Unpaid chef

if there's one good thing about staying in the dorms, it is that you get to meet a lot of people from different backgrounds and experience life outside your comfort zone (home).

During my years in the university, I've met a number of awesome people. Some have impacted me positively while others have not. But I'm grateful to have met all of them.

There was a girl I met through a friend's friend in my first year. We weren't really close but we were cool. Whenever we crossed paths, we always did the necessary formalities and went our separate ways.

In my second year, things had changed. My roommate, her friend was no longer my roommate. So we didn't share ties anymore. But after a while, we somehow started getting to know each other outside the friend's friend boundaries. She began coming to visit me alone. I didn't have a problem with that though.

I love cooking. Most people around me, know how I love cooking. And if I love you, I might even get to cook for you😂.

Somehow, we got closer and I happened to cook for her. We stayed in the same hostel and all of a sudden, cooking for her became an everytime thing.

She would come in the morning 'Frances, have you eaten? What did you eat?' If I felt like, I'd answer. If I didn't, I'll shrug her off. Soon, she opened up to me that her groceries had finished. And that's why she hardly cooks. She'll either starve or end up buying food from outside. I felt for her. As a fellow student, I understood that yes, it's normal for one's foodstuffs to finish. I still had enough foodstuffs, enough to last both of us the whole semester and possibly remain. That's how I began my unpaid chef work for this young lady. So, anytime I wanted to cook, I'll always cook for two. Or if I had an extra mouth, I'll cook for three.

During the course of the semester, she had an event where she had to go home. I expected her to at least come back with some groceries. No parent would have their child in school and let them leave for school like that. Dear reader, this girl came back to school with rolls of peanut, cornflakes and biscuits.

Howww?!!!

We were just halfway into the semester. What did she expect to be eating? That was when I began noticing loopholes in her story.

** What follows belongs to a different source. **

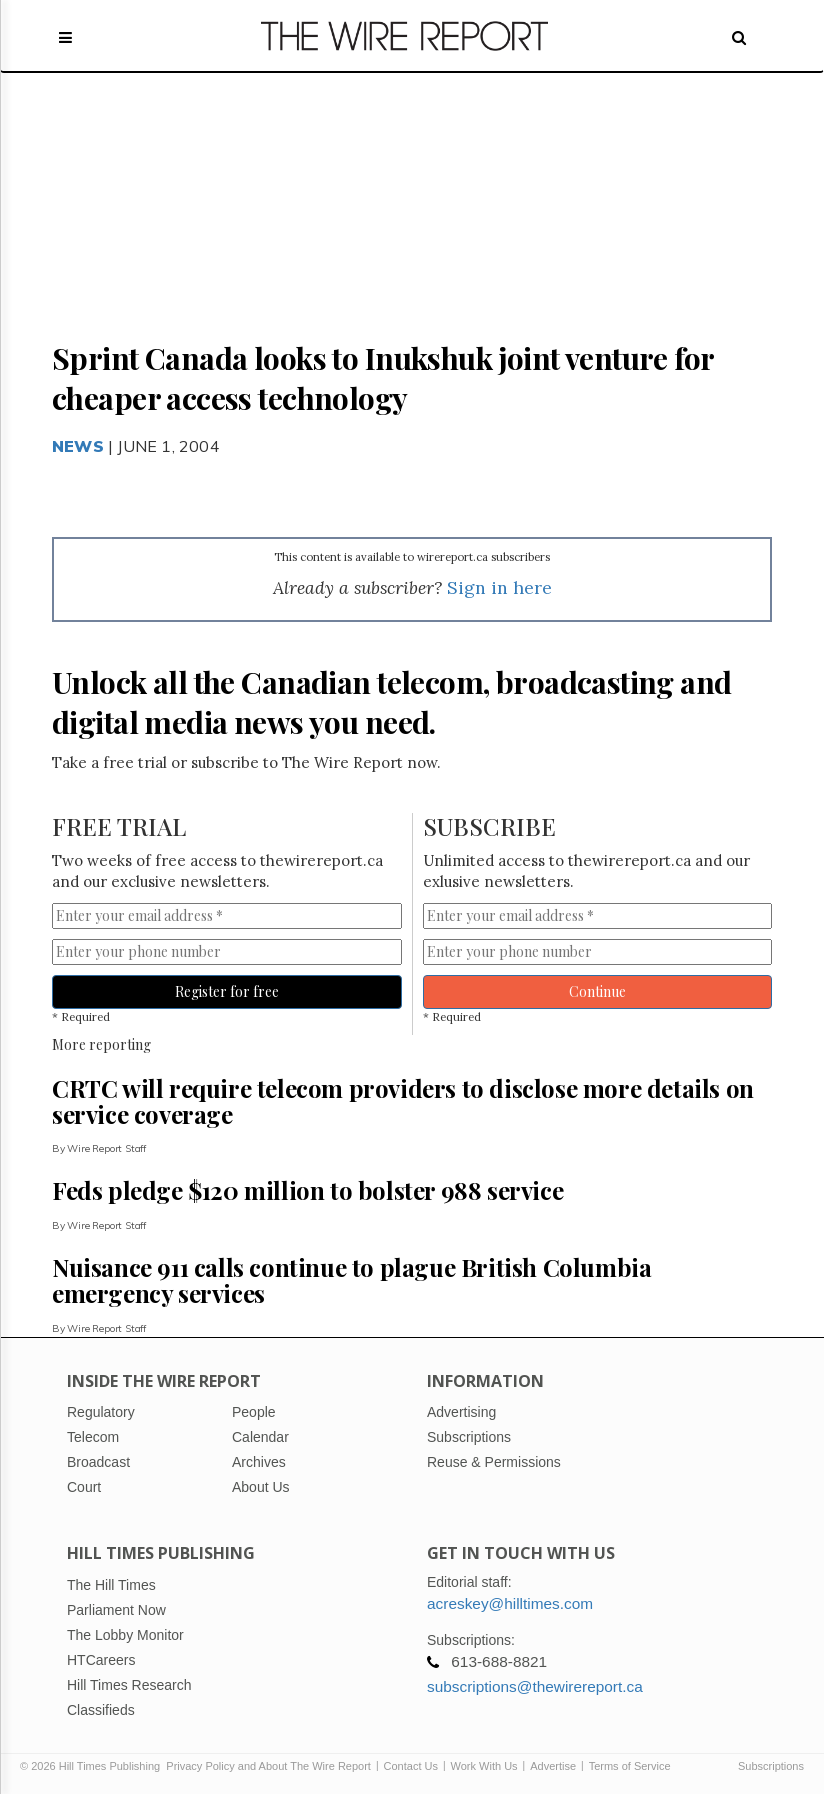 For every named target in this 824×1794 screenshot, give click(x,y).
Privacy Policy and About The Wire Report (268, 1766)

First of all, she didn't have a stove. When I asked her about it, she said one of her friend was helping her keep it. Since she didn't have foodstuffs, it was fine. The bowl of contention was meat and fish. The cost of stocks for the food we both ate was always on me. The day I asked her to support with meat, she said her brother had not sent her money. I believed that. The next week, I asked her again, she said why don't we eat the food like that. What do you mean? I should starve myself of meat because you didn't want to contribute.

I decided to study the way she spent her money. After all 20 out of the 24 hours in a day, she was always in my room. I noticed that she would rather spend her money on creams and perfumes rather than food.

What do you mean you would rather starve than spend your money for creams? I also noticed that her parents were actually very well to-do. But they weren't so strict with her. Hence the resuming without foodstuffs.

Slowly, I began to cut things off with her. I started cooking for just myself and we started becoming distant. Our only connection was the food!

The Hive-Naija weekly prompt for the week said >At what points do you need to set boundaries and turn down someone who needs our help despite our natural instinct to help others?

There are times when people begin to infringe on your personal rights, times when helping them begins to exhaust you, times when helping that person begins to seem like a burden. Those are points/times when you need to cut back and reflect on whether helping that person is still the right thing to do.

There are people who have this sense of entitlement to people helping them. They believe it's their right to be helped. And when they get that help they needed or wanted, they begin to misuse it. And when they begin to misuse it, it's good to help them again by setting boundaries and turning them down.

That is what I believe is the right thing to do. The moment you begin to question yourself if helping someone is or was the right choice, you should turn down or set boundaries. Doing the right thing will never make you question yourself twice.

As for me and that young lady, we still talk but we aren't close anymore. I don't think she's gotten a stove yet.